From renters to buyers – what Germany’s national shift in perspective means for overseas investors

From renters to buyers – what Germany’s national shift in perspective means for overseas investors

  • Just 18% of Berlin’s residents own their property (Buy Berlin)
  • Berlin rents up 9% from 2013 to 2014 (JLL)
  • Low entry point of €109,600 attracting global interest in buy-to-let (Property Frontiers)

“When you look at a property investment, always think it through to the end. Know your exit strategy from day one.”

Sage advice from Ray Withers, Chief Executive of leading property investment specialists Property Frontiers. Withers has been at the helm of the company for over a decade, overseeing successful client investments in properties around the world. The company’s latest offering, the high spec collection of studio, one, two and three bedroom apartments at Stadtpark Steglitz in Berlin, provides an excellent illustration of Withers’ point.

Germany – and in particular Berlin – has been a nation of renters for decades. According to Buy Berlin, just 18% of the city’s residents are owner-occupiers due to the housing subsidy legacy of the old East German government. Across the country, ownership remains low, with only around half of Germans owning a home. The only country with a lower home ownership rate in Europe is Switzerland.

However, a national shift in perspective has created an interesting change in the makeup of Berlin’s residential population. Now, increasing numbers of renters are becoming buyers, giving the property market a new lease of life. Michael Schlatterer of CBRE Germany comments,

“There is a shift towards owner-occupation, that’s for sure. You can see that the trajectory for condominium purchases is going up.”

Rent rises are one of the factors behind the new German interest in buying property. According to Jones Lang LaSalle, rents in Berlin have risen from €5.50 per square metre in 2005 to €9 per square metre in 2014. From 2013 to 2014 alone, rents rose by more than 9%. While Berlin has responded by introducing a rent cap, many tenants have already had their heads turned by the prospect of property ownership.

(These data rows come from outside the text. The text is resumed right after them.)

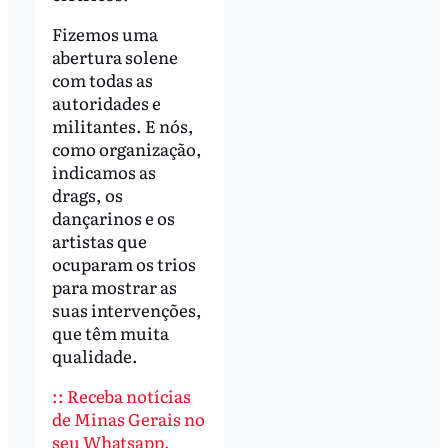
Fizemos uma
abertura solene
com todas as
autoridades e
militantes. E nós,
como organização,
indicamos as
drags, os
dançarinos e os
artistas que
ocuparam os trios
para mostrar as
suas intervenções,
que têm muita
qualidade.
:: Receba notícias
de Minas Gerais no
seu Whatsapp.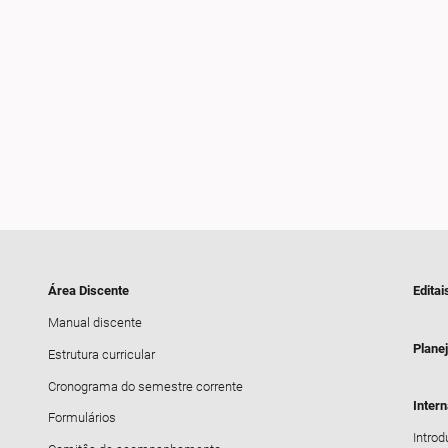
Área Discente
Editai
Manual discente
Plane
Estrutura curricular
Cronograma do semestre corrente
Inter
Formulários
Intro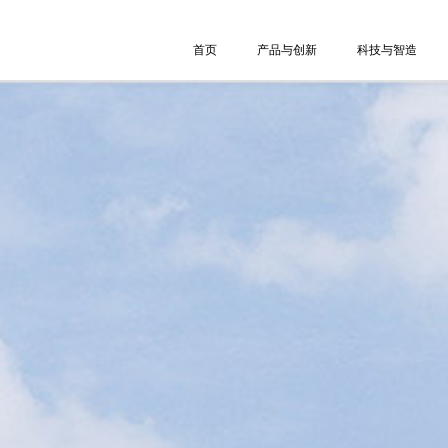
首页
产品与创新
科技与智造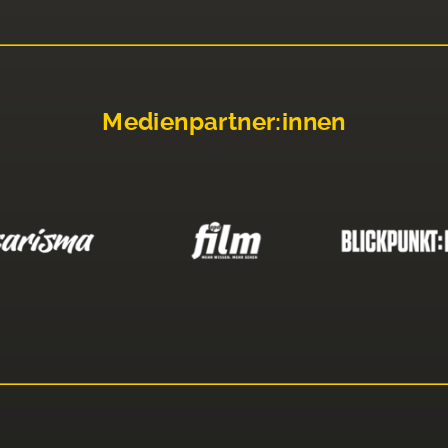
Medienpartner:innen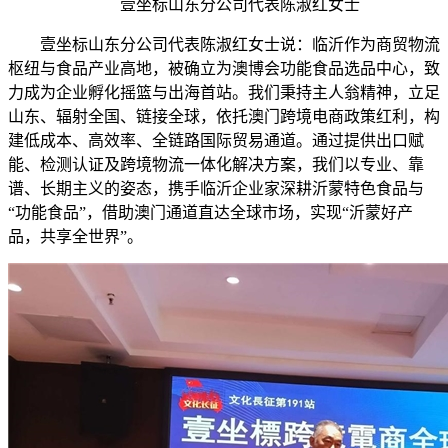
壹坐标山东分公司代表陈淑红女士
壹坐标山东分公司代表陈淑红女士说：临沂作为商贸物流
枢纽与食品产业高地，被确立为澳博会功能食品选品中心，致
力成为企业孵化摇篮与出海首站。我们秉持主人翁精神，立足
山东、辐射全国、链接全球，依托澳门跨境电商政策红利，构
建低成本、高效率、全链路国际贸易通道。通过提供出口赋
能、检测认证及跨境物流一体化解决方案，我们以专业、靠
谱、长期主义的姿态，携手临沂企业家深耕沂蒙特色食品与
“功能食品”，借助澳门通道直达全球市场，实现“沂蒙好产
品，共享全世界”。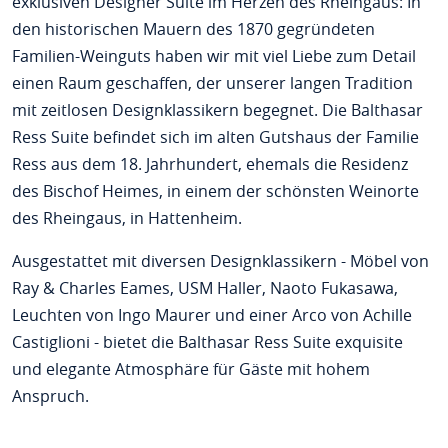
exklusiven Designer Suite im Herzen des Rheingaus: In
den historischen Mauern des 1870 gegründeten
Familien-Weinguts haben wir mit viel Liebe zum Detail
einen Raum geschaffen, der unserer langen Tradition
mit zeitlosen Designklassikern begegnet. Die Balthasar
Ress Suite befindet sich im alten Gutshaus der Familie
Ress aus dem 18. Jahrhundert, ehemals die Residenz
des Bischof Heimes, in einem der schönsten Weinorte
des Rheingaus, in Hattenheim.
Ausgestattet mit diversen Designklassikern - Möbel von
Ray & Charles Eames, USM Haller, Naoto Fukasawa,
Leuchten von Ingo Maurer und einer Arco von Achille
Castiglioni - bietet die Balthasar Ress Suite exquisite
und elegante Atmosphäre für Gäste mit hohem
Anspruch.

Continuing low interest rates across Europe and Eurozone-related uncertainties have also caused many Germans to look at buying property, as they seek out the best ways to make their savings work for them in this post-Great Recession world. Andrew Groom of Jones Lang LaSalle comments,

“We’re at the start of a re-pricing period of anywhere between two to five years. Prices in Germany have tended to be stable for long periods of time, and have then been driven by bigger macro-economic political events. We’re going through a macro-economic situation now, which is driving Germans back into bricks and mortar.”

This shift in national attitudes across Germany has served to create an interesting opportunity for overseas investors in cities like Berlin. As the housing market takes on a new dynamic, buy-to-let properties like Stadtpark Steglitz have become increasingly appealing, with the more active market offering a realistic exit strategy. Apartments there are available from €109,600, with gross yields up to 5.6%. Property Frontiers’ Ray Withers comments,

“We’re experiencing a real upturn in demand from investors for property in Germany and in particular in the capital. As the Berlin market shifts its focus, international investors are seeing a new and realistic exit strategy open up before them. Combined with the stability of Germany as an investment prospect, Berlin has quickly become one of the most exciting residential property investment destinations in Europe.”